§ WHAT IS NEEDED
Please return the listing below word for word, minus its pictures.

§ DATA TO EXAMINE
# # # # # # #

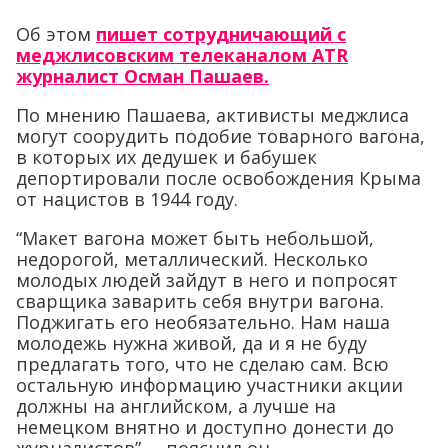
Об этом
пишет сотрудничающий с
меджлисовским телеканалом ATR
журналист Осман Пашаев.
По мнению Пашаева, активисты меджлиса
могут соорудить подобие товарного вагона,
в которых их дедушек и бабушек
депортировали после освобождения Крыма
от нацистов в 1944 году.
“Макет вагона может быть небольшой,
недорогой, металлический. Несколько
молодых людей зайдут в него и попросят
сварщика заварить себя внутри вагона.
Поджигать его необязательно. Нам наша
молодежь нужна живой, да и я не буду
предлагать того, что не сделаю сам. Всю
остальную информацию участники акции
должны на английском, а лучше на
немецком внятно и доступно донести до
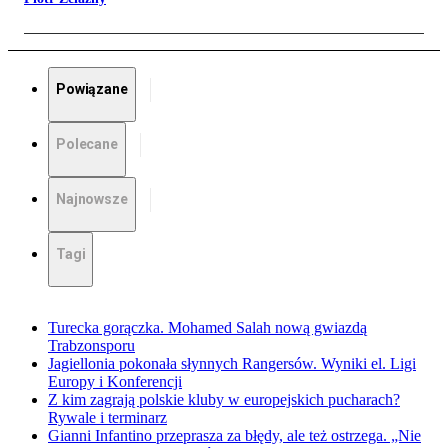
Powiązane
Polecane
Najnowsze
Tagi
Turecka gorączka. Mohamed Salah nową gwiazdą
Trabzonsporu
Jagiellonia pokonała słynnych Rangersów. Wyniki el. Ligi
Europy i Konferencji
Z kim zagrają polskie kluby w europejskich pucharach?
Rywale i terminarz
Gianni Infantino przeprasza za błędy, ale też ostrzega. „Nie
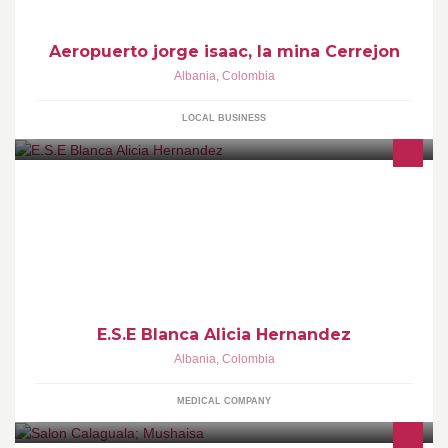
Aeropuerto jorge isaac, la mina Cerrejon
Albania
,
Colombia
LOCAL BUSINESS
Institución prestadora de servicios de salud de Primer Nivel de
complejidad.
E.S.E Blanca Alicia Hernandez
Albania
,
Colombia
MEDICAL COMPANY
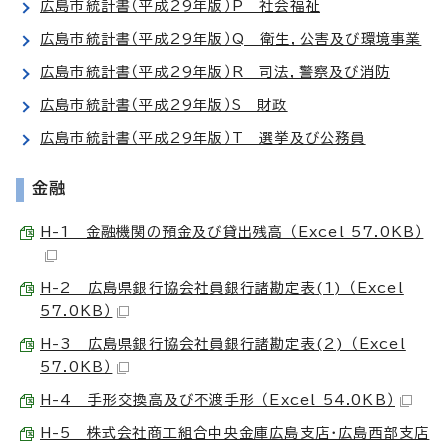
広島市統計書（平成29年版）P 社会福祉
広島市統計書（平成29年版）Q 衛生，公害及び環境事業
広島市統計書（平成29年版）R 司法，警察及び消防
広島市統計書（平成29年版）S 財政
広島市統計書（平成29年版）T 選挙及び公務員
金融
H-1 金融機関の預金及び貸出残高 （Excel 57.0KB）
H-2 広島県銀行協会社員銀行諸勘定表(1) （Excel
57.0KB）
H-3 広島県銀行協会社員銀行諸勘定表(2) （Excel
57.0KB）
H-4 手形交換高及び不渡手形 （Excel 54.0KB）
H-5 株式会社商工組合中央金庫広島支店・広島西部支店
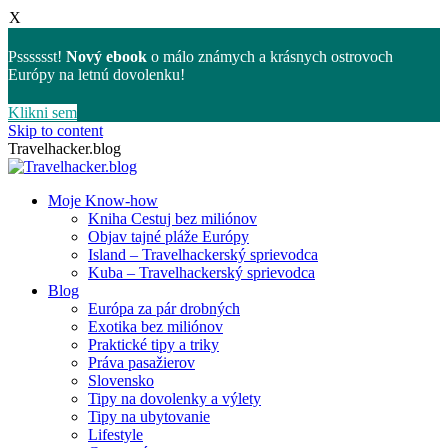
X
Psssssst!
Nový ebook
o málo známych a krásnych ostrovoch
Európy na letnú dovolenku!
Klikni sem
Skip to content
Travelhacker.blog
Moje Know-how
Kniha Cestuj bez miliónov
Objav tajné pláže Európy
Island – Travelhackerský sprievodca
Kuba – Travelhackerský sprievodca
Blog
Európa za pár drobných
Exotika bez miliónov
Praktické tipy a triky
Práva pasažierov
Slovensko
Tipy na dovolenky a výlety
Tipy na ubytovanie
Lifestyle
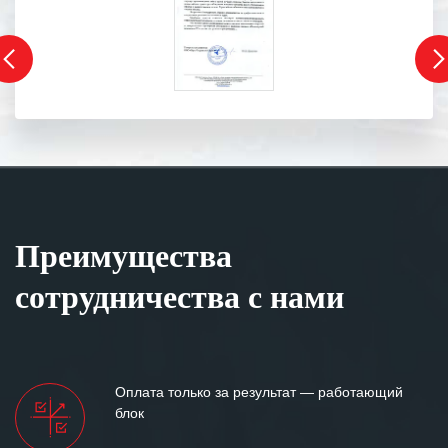
Преимущества
сотрудничества с нами
Оплата только за результат — работающий
блок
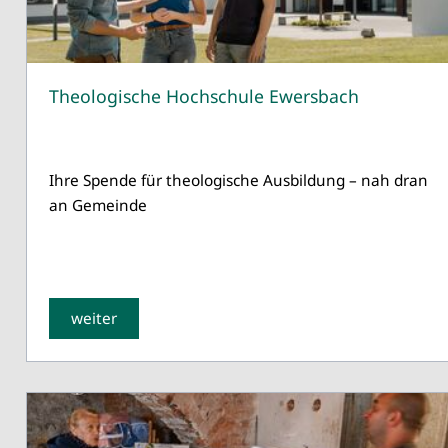
Theologische Hochschule Ewersbach
Ihre Spende für theologische Ausbildung – nah dran
an Gemeinde
weiter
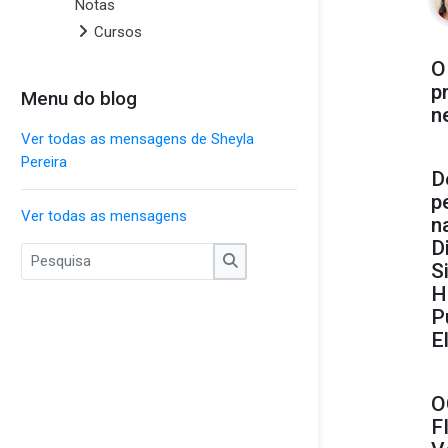
Notas
Cursos
O
p
Menu do blog
Pular Menu do blog
n
Ver todas as mensagens de Sheyla
Pereira
D
p
Ver todas as mensagens
n
D
S
Pesquisa
Pesquisa
H
P
E
O
F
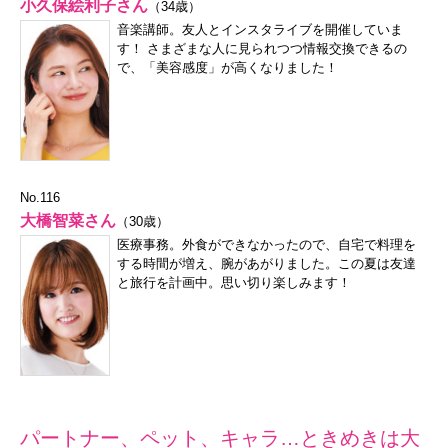
小久保絵利子さん
（34歳）
音楽講師。友人とインスタライブを開催していま
す！ さまざまな人に見られつつ情報交換できるの
で、「美容感度」が高くなりました！
No.116
大橋智菜さん
（30歳）
医療事務。外食ができなかったので、自宅で料理を
する時間が増え、腕があがりました。この夏は友達
と旅行を計画中。思い切り楽しみます！
パートナー、ペット、キャラ…ときめきは大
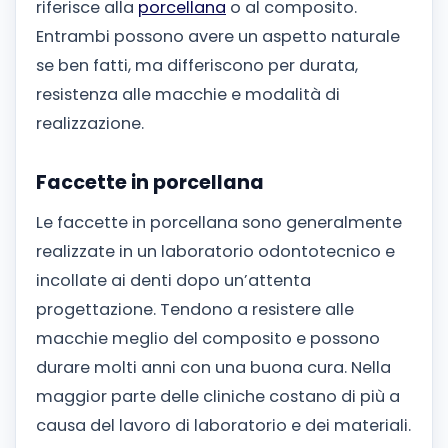
riferisce alla
porcellana
o al composito.
Entrambi possono avere un aspetto naturale
se ben fatti, ma differiscono per durata,
resistenza alle macchie e modalità di
realizzazione.
Faccette in porcellana
Le faccette in porcellana sono generalmente
realizzate in un laboratorio odontotecnico e
incollate ai denti dopo un’attenta
progettazione. Tendono a resistere alle
macchie meglio del composito e possono
durare molti anni con una buona cura. Nella
maggior parte delle cliniche costano di più a
causa del lavoro di laboratorio e dei materiali.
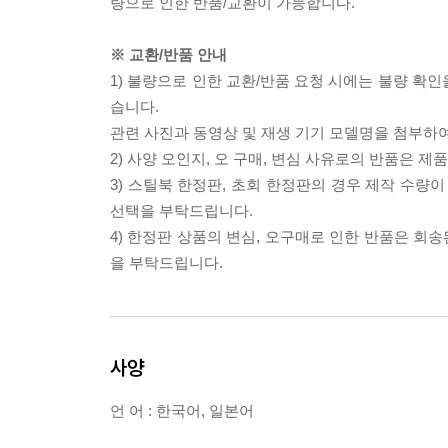
량으로 인한 반품/교환이 가능합니다.
※ 교환/반품 안내
1) 불량으로 인한 교환/반품 요청 시에는 불량 확인
습니다.
관련 사진과 동영상 및 재생 기기 모델명을 첨부하
2) 사양 오인지, 오 구매, 변심 사유로의 반품은 제
3) 스틸북 한정판, 초회 한정판의 경우 제작 수량
선택을 부탁드립니다.
4) 한정판 상품의 변심, 오구매로 인한 반품은 회
을 부탁드립니다.
사양
언 어 : 한국어, 일본어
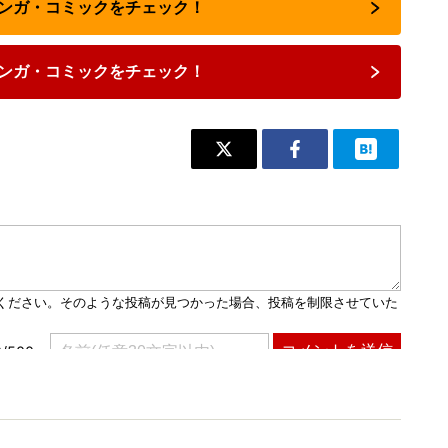
マンガ・コミックをチェック！
ンガ・コミックをチェック！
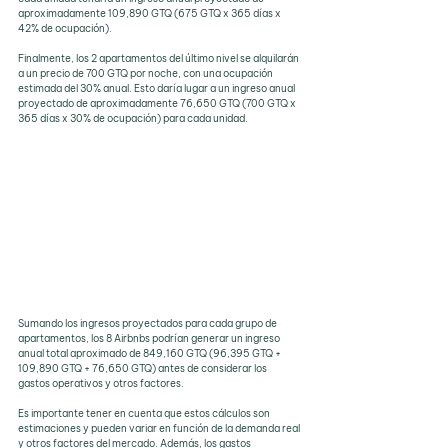
aproximadamente 109,890 GTQ (675 GTQ x 365 días x 
42% de ocupación).
Finalmente, los 2 apartamentos del último nivel se alquilarán 
a un precio de 700 GTQ por noche, con una ocupación 
estimada del 30% anual. Esto daría lugar a un ingreso anual 
proyectado de aproximadamente 76,650 GTQ (700 GTQ x 
365 días x 30% de ocupación) para cada unidad.
Sumando los ingresos proyectados para cada grupo de 
apartamentos, los 8 Airbnbs podrían generar un ingreso 
anual total aproximado de 849,160 GTQ (96,395 GTQ + 
109,890 GTQ + 76,650 GTQ) antes de considerar los 
gastos operativos y otros factores.
Es importante tener en cuenta que estos cálculos son 
estimaciones y pueden variar en función de la demanda real 
y otros factores del mercado. Además, los gastos 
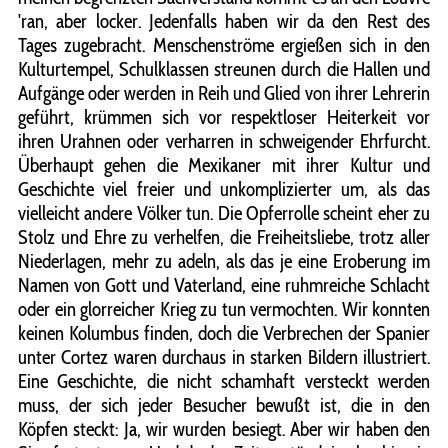
'ran, aber locker. Jedenfalls haben wir da den Rest des
Tages zugebracht. Menschenströme ergießen sich in den
Kulturtempel, Schulklassen streunen durch die Hallen und
Aufgänge oder werden in Reih und Glied von ihrer Lehrerin
geführt, krümmen sich vor respektloser Heiterkeit vor
ihren Urahnen oder verharren in schweigender Ehrfurcht.
Überhaupt gehen die Mexikaner mit ihrer Kultur und
Geschichte viel freier und unkomplizierter um, als das
vielleicht andere Völker tun. Die Opferrolle scheint eher zu
Stolz und Ehre zu verhelfen, die Freiheitsliebe, trotz aller
Niederlagen, mehr zu adeln, als das je eine Eroberung im
Namen von Gott und Vaterland, eine ruhmreiche Schlacht
oder ein glorreicher Krieg zu tun vermochten. Wir konnten
keinen Kolumbus finden, doch die Verbrechen der Spanier
unter Cortez waren durchaus in starken Bildern illustriert.
Eine Geschichte, die nicht schamhaft versteckt werden
muss, der sich jeder Besucher bewußt ist, die in den
Köpfen steckt: Ja, wir wurden besiegt. Aber wir haben den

# # # # # # #

§ ANSWER SPACE
Об этом
пишет сотрудничающий с
меджлисовским телеканалом ATR
журналист Осман Пашаев.
По мнению Пашаева, активисты меджлиса
могут соорудить подобие товарного вагона,
в которых их дедушек и бабушек
депортировали после освобождения Крыма
от нацистов в 1944 году.
“Макет вагона может быть небольшой,
недорогой, металлический. Несколько
молодых людей зайдут в него и попросят
сварщика заварить себя внутри вагона.
Поджигать его необязательно. Нам наша
молодежь нужна живой, да и я не буду
предлагать того, что не сделаю сам. Всю
остальную информацию участники акции
должны на английском, а лучше на
немецком внятно и доступно донести до
Powiązane
Polecane
Najnowsze
Tagi
Turecka gorączka. Mohamed Salah nową gwiazdą
Trabzonsporu
Jagiellonia pokonała słynnych Rangersów. Wyniki el. Ligi
Europy i Konferencji
Z kim zagrają polskie kluby w europejskich pucharach?
Rywale i terminarz
Gianni Infantino przeprasza za błędy, ale też ostrzega. „Nie
Aeropuerto jorge isaac, la mina Cerrejon
Albania
,
Colombia
LOCAL BUSINESS
Institución prestadora de servicios de salud de Primer Nivel de
complejidad.
E.S.E Blanca Alicia Hernandez
Albania
,
Colombia
MEDICAL COMPANY
広島市統計書（平成29年版）P 社会福祉
広島市統計書（平成29年版）Q 衛生，公害及び環境事業
広島市統計書（平成29年版）R 司法，警察及び消防
広島市統計書（平成29年版）S 財政
広島市統計書（平成29年版）T 選挙及び公務員
金融
H-1 金融機関の預金及び貸出残高 （Excel 57.0KB）
H-2 広島県銀行協会社員銀行諸勘定表(1) （Excel
57.0KB）
H-3 広島県銀行協会社員銀行諸勘定表(2) （Excel
57.0KB）
H-4 手形交換高及び不渡手形 （Excel 54.0KB）
H-5 株式会社商工組合中央金庫広島支店・広島西部支店
X
Psssssst!
Nový ebook
o málo známych a krásnych ostrovoch
Európy na letnú dovolenku!
Klikni sem
Skip to content
Travelhacker.blog
Moje Know-how
Kniha Cestuj bez miliónov
Objav tajné pláže Európy
Island – Travelhackerský sprievodca
Kuba – Travelhackerský sprievodca
Blog
Európa za pár drobných
Exotika bez miliónov
Praktické tipy a triky
Práva pasažierov
Slovensko
Tipy na dovolenky a výlety
Tipy na ubytovanie
Lifestyle
Преимущества
сотрудничества с нами
Оплата только за результат — работающий
блок
Theologische Hochschule Ewersbach
Ihre Spende für theologische Ausbildung – nah dran
an Gemeinde
weiter
Notas
Cursos
O
p
Menu do blog
Pular Menu do blog
n
Ver todas as mensagens de Sheyla
Pereira
D
p
Ver todas as mensagens
n
D
S
Pesquisa
Pesquisa
H
P
E
O
F
小久保絵利子さん
（34歳）
音楽講師。友人とインスタライブを開催していま
す！ さまざまな人に見られつつ情報交換できるの
で、「美容感度」が高くなりました！
No.116
大橋智菜さん
（30歳）
医療事務。外食ができなかったので、自宅で料理を
する時間が増え、腕があがりました。この夏は友達
と旅行を計画中。思い切り楽しみます！
パートナー、ペット、キャラ…ときめきは大
riferisce alla
porcellana
o al composito.
Entrambi possono avere un aspetto naturale
se ben fatti, ma differiscono per durata,
resistenza alle macchie e modalità di
realizzazione.
Faccette in porcellana
Le faccette in porcellana sono generalmente
realizzate in un laboratorio odontotecnico e
incollate ai denti dopo un’attenta
progettazione. Tendono a resistere alle
macchie meglio del composito e possono
durare molti anni con una buona cura. Nella
maggior parte delle cliniche costano di più a
causa del lavoro di laboratorio e dei materiali.
량으로 인한 반품/교환이 가능합니다.
※ 교환/반품 안내
1) 불량으로 인한 교환/반품 요청 시에는 불량 확인
습니다.
관련 사진과 동영상 및 재생 기기 모델명을 첨부하
2) 사양 오인지, 오 구매, 변심 사유로의 반품은 제
3) 스틸북 한정판, 초회 한정판의 경우 제작 수량
선택을 부탁드립니다.
4) 한정판 상품의 변심, 오구매로 인한 반품은 회
을 부탁드립니다.
사양
언 어 : 한국어, 일본어
マンガ・コミックをチェック！
ンガ・コミックをチェック！
aproximadamente 109,890 GTQ (675 GTQ x 365 días x 
42% de ocupación).
Finalmente, los 2 apartamentos del último nivel se alquilarán 
a un precio de 700 GTQ por noche, con una ocupación 
estimada del 30% anual. Esto daría lugar a un ingreso anual 
proyectado de aproximadamente 76,650 GTQ (700 GTQ x 
365 días x 30% de ocupación) para cada unidad.
Sumando los ingresos proyectados para cada grupo de 
apartamentos, los 8 Airbnbs podrían generar un ingreso 
anual total aproximado de 849,160 GTQ (96,395 GTQ + 
109,890 GTQ + 76,650 GTQ) antes de considerar los 
gastos operativos y otros factores.
Es importante tener en cuenta que estos cálculos son 
estimaciones y pueden variar en función de la demanda real 
y otros factores del mercado. Además, los gastos 
'ran, aber locker. Jedenfalls haben wir da den Rest des
Tages zugebracht. Menschenströme ergießen sich in den
Kulturtempel, Schulklassen streunen durch die Hallen und
Aufgänge oder werden in Reih und Glied von ihrer Lehrerin
geführt, krümmen sich vor respektloser Heiterkeit vor
ihren Urahnen oder verharren in schweigender Ehrfurcht.
Überhaupt gehen die Mexikaner mit ihrer Kultur und
Geschichte viel freier und unkomplizierter um, als das
vielleicht andere Völker tun. Die Opferrolle scheint eher zu
Stolz und Ehre zu verhelfen, die Freiheitsliebe, trotz aller
Niederlagen, mehr zu adeln, als das je eine Eroberung im
Namen von Gott und Vaterland, eine ruhmreiche Schlacht
oder ein glorreicher Krieg zu tun vermochten. Wir konnten
keinen Kolumbus finden, doch die Verbrechen der Spanier
unter Cortez waren durchaus in starken Bildern illustriert.
Eine Geschichte, die nicht schamhaft versteckt werden
muss, der sich jeder Besucher bewußt ist, die in den
Köpfen steckt: Ja, wir wurden besiegt. Aber wir haben den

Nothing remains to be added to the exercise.